Good concrete countertop mix design for cast in place

Key characteristics that define a good cast-in-place concrete countertop mix are finishability and shrinkage resistance. However, these two characteristics are at odds with each other and must be carefully balanced in order to produce a good cast in place concrete countertop mix that is a joy to finish and does not curl or crack.

Other beneficial characteristics worth mentioning include workability and flexural strength. While high compressive strength is not necessary (though it is impressive), high quality concrete, often a byproduct of creating a high compressive strength mix, is also beneficial and desireable. Additionally, adequate work time, high early strength and a good appearance add to the list of desireable characteristics.

The two key characteristics that are very important, finishability and shrinkage resistance, are often determined by the aggregate gradation and the cement to aggregate proportioning.

Finishability, that is, the ease of trowelling the concrete into a smooth, even, high-quality surface relies on a sufficient amount of cement paste and very fine aggregate to create enough cream to trowel. Cream is the fine portion of concrete that is floated to the surface early in the casting process and is worked and reworked during trowelling.
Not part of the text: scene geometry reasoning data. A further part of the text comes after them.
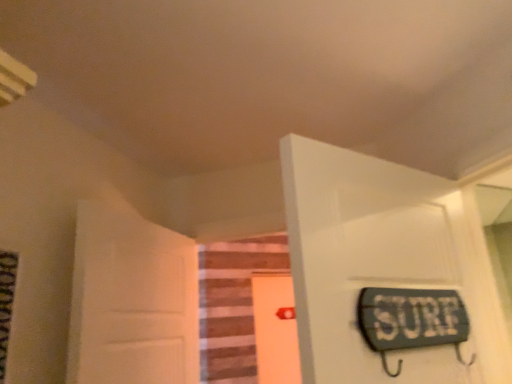 Question: From a real-world perspective, is wooden stairs at center under orange matte door at center, placed as the second door when sorted from right to left?

Choices:
 (A) yes
 (B) no

Answer: (B)

Question: Is wooden stairs at center positioned in front of orange matte door at center, arranged as the 2th door when viewed from the left?

Choices:
 (A) no
 (B) yes

Answer: (B)

Question: Are wooden stairs at center and orange matte door at center, placed as the second door when sorted from right to left, beside each other?

Choices:
 (A) yes
 (B) no

Answer: (B)

Question: From the image's perspective, is wooden stairs at center above orange matte door at center, acting as the first door starting from the back?

Choices:
 (A) no
 (B) yes

Answer: (B)

Question: Does wooden stairs at center turn towards orange matte door at center, acting as the first door starting from the back?

Choices:
 (A) no
 (B) yes

Answer: (A)

Question: Does wooden stairs at center appear on the right side of orange matte door at center, placed as the second door when sorted from right to left?

Choices:
 (A) no
 (B) yes

Answer: (A)

Question: Does orange matte door at center, the 3th door viewed from the front, have a smaller size compared to white glossy door at upper right, the 3th door in the left-to-right sequence?

Choices:
 (A) no
 (B) yes

Answer: (B)

Question: Can you confirm if orange matte door at center, the 3th door viewed from the front, is thinner than white glossy door at upper right, which is counted as the 1th door, starting from the front?

Choices:
 (A) no
 (B) yes

Answer: (B)

Question: Is orange matte door at center, the 3th door viewed from the front, positioned behind white glossy door at upper right, which is counted as the 1th door, starting from the front?

Choices:
 (A) no
 (B) yes

Answer: (B)

Question: Are orange matte door at center, arranged as the 2th door when viewed from the left, and white glossy door at upper right, the 3th door in the left-to-right sequence, beside each other?

Choices:
 (A) yes
 (B) no

Answer: (B)

Question: Is orange matte door at center, acting as the first door starting from the back, at the right side of white glossy door at upper right, the 3th door in the left-to-right sequence?

Choices:
 (A) no
 (B) yes

Answer: (A)

Question: From a real-world perspective, is orange matte door at center, arranged as the 2th door when viewed from the left, over white glossy door at upper right, the first door positioned from the right?

Choices:
 (A) yes
 (B) no

Answer: (B)

Question: From a real-world perspective, is white glossy door at upper right, the 3th door in the left-to-right sequence, positioned under white matte door at left, the 2th door viewed from the front, based on gravity?

Choices:
 (A) no
 (B) yes

Answer: (A) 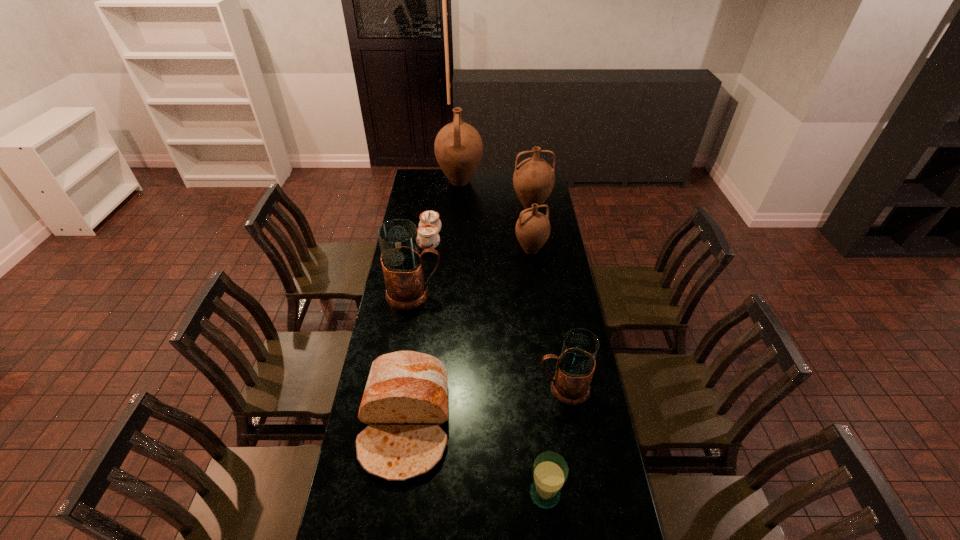 At what (x,y) coordinates should I click in order to perform the action: click on empty space between the left gray pitcher and the third nearest pitcher. Please return your answer as a coordinate pair (x, y). The width and height of the screenshot is (960, 540). Looking at the image, I should click on (472, 272).

Identify the location of vacant space that is in between the smallest brown pitcher and the farthest pitcher. (495, 216).

Where is `vacant point located between the blue glass and the bread`? The height and width of the screenshot is (540, 960). vacant point located between the blue glass and the bread is located at coordinates (475, 459).

Image resolution: width=960 pixels, height=540 pixels. I want to click on unoccupied position between the third farthest pitcher and the nearer gray pitcher, so click(547, 319).

Where is `free spot between the chinaware and the third farthest pitcher`? free spot between the chinaware and the third farthest pitcher is located at coordinates (480, 246).

Where is `free space that is in between the nearer gray pitcher and the nearest brown pitcher`? The height and width of the screenshot is (540, 960). free space that is in between the nearer gray pitcher and the nearest brown pitcher is located at coordinates (547, 319).

Where is `vacant region between the nearest pitcher and the second farthest brown pitcher`? vacant region between the nearest pitcher and the second farthest brown pitcher is located at coordinates (547, 298).

At what (x,y) coordinates should I click in order to perform the action: click on vacant space in between the blue glass and the white chinaware. Please return your answer as a coordinate pair (x, y). This screenshot has width=960, height=540. Looking at the image, I should click on (488, 367).

Where is `vacant point located between the smaller gray pitcher and the farthest object`? This screenshot has height=540, width=960. vacant point located between the smaller gray pitcher and the farthest object is located at coordinates (512, 285).

Identify which object is the fifth nearest to the leftmost brown pitcher. Please provide its 2D coordinates. Your answer should be formatted as a tuple, i.e. [(x, y)], where the tuple contains the x and y coordinates of a point satisfying the conditions above.

[(405, 400)] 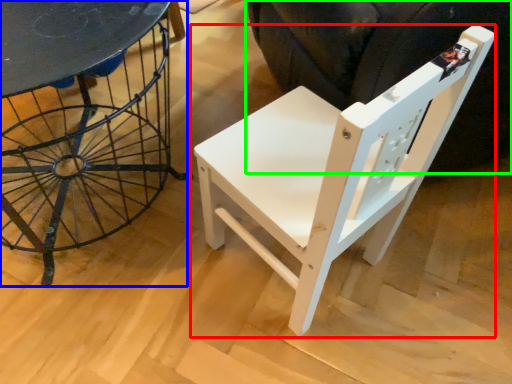 Question: Which object is the closest to the chair (highlighted by a red box)? Choose among these: table (highlighted by a blue box) or swivel chair (highlighted by a green box).

Choices:
 (A) table
 (B) swivel chair

Answer: (B) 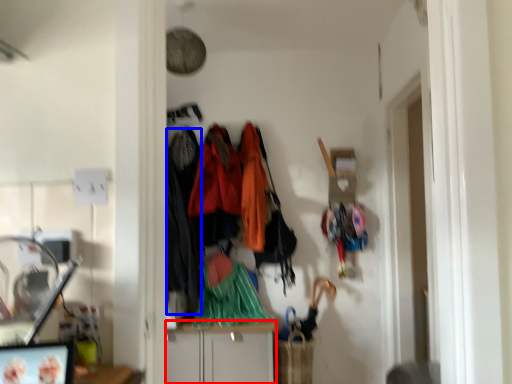 Question: Which object appears farthest to the camera in this image, cabinetry (highlighted by a red box) or clothing (highlighted by a blue box)?

Choices:
 (A) cabinetry
 (B) clothing

Answer: (B) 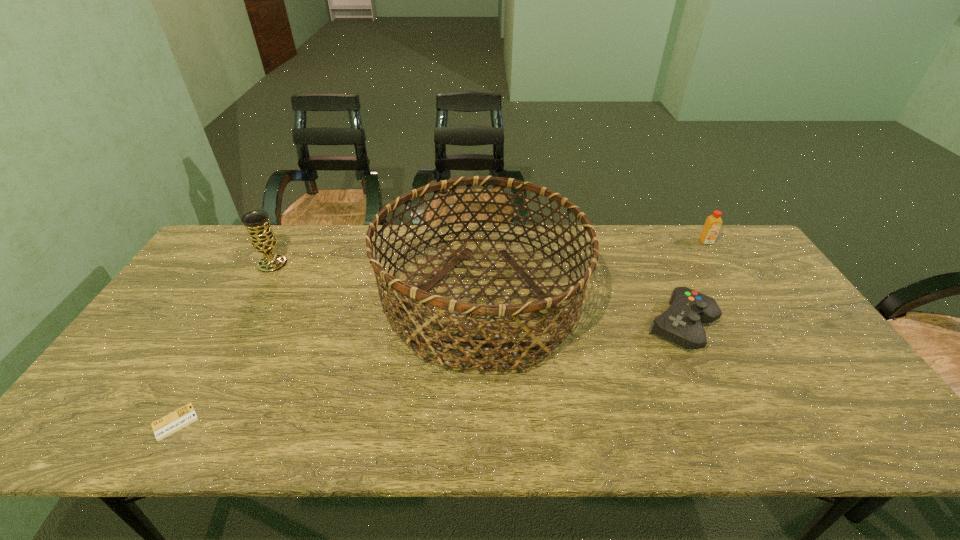 This screenshot has height=540, width=960. Find the location of `empty space between the tallest object and the fourth shortest object`. empty space between the tallest object and the fourth shortest object is located at coordinates (377, 282).

The image size is (960, 540). Find the location of `vacant space in between the fourth tallest object and the tallest object`. vacant space in between the fourth tallest object and the tallest object is located at coordinates (582, 313).

Locate an element on the screen. The height and width of the screenshot is (540, 960). the third closest object to the chalice is located at coordinates (681, 324).

Identify which object is the third closest to the chalice. Please provide its 2D coordinates. Your answer should be formatted as a tuple, i.e. [(x, y)], where the tuple contains the x and y coordinates of a point satisfying the conditions above.

[(681, 324)]

Locate an element on the screen. vacant space that satisfies the following two spatial constraints: 1. on the front side of the second shortest object; 2. on the right side of the chalice is located at coordinates (238, 326).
Shrinkage resistance is also influenced by the water-cement ratio, by the cement paste content and by the amount of fine aggregate. Whereas finishability benefits from more cement paste and fine aggregate, shrinkage resistance benefits from less cement paste that has a lower water-cement ratio, since that is what actually shrinks. Minimizing the fine aggregate preserves workability when the cement paste volume is reduced, because fine aggregate (sand) has much more surface area than coarse aggregate, so more cement paste is needed to coat and separate fine sand than is required for a coarse blend of aggregates.

A poor cast in place concrete countertop mix would have large aggregate of one size, say 3/8″, mixed with fine sand. This is a case of “gap grading”. A good mix will have well-graded aggregate.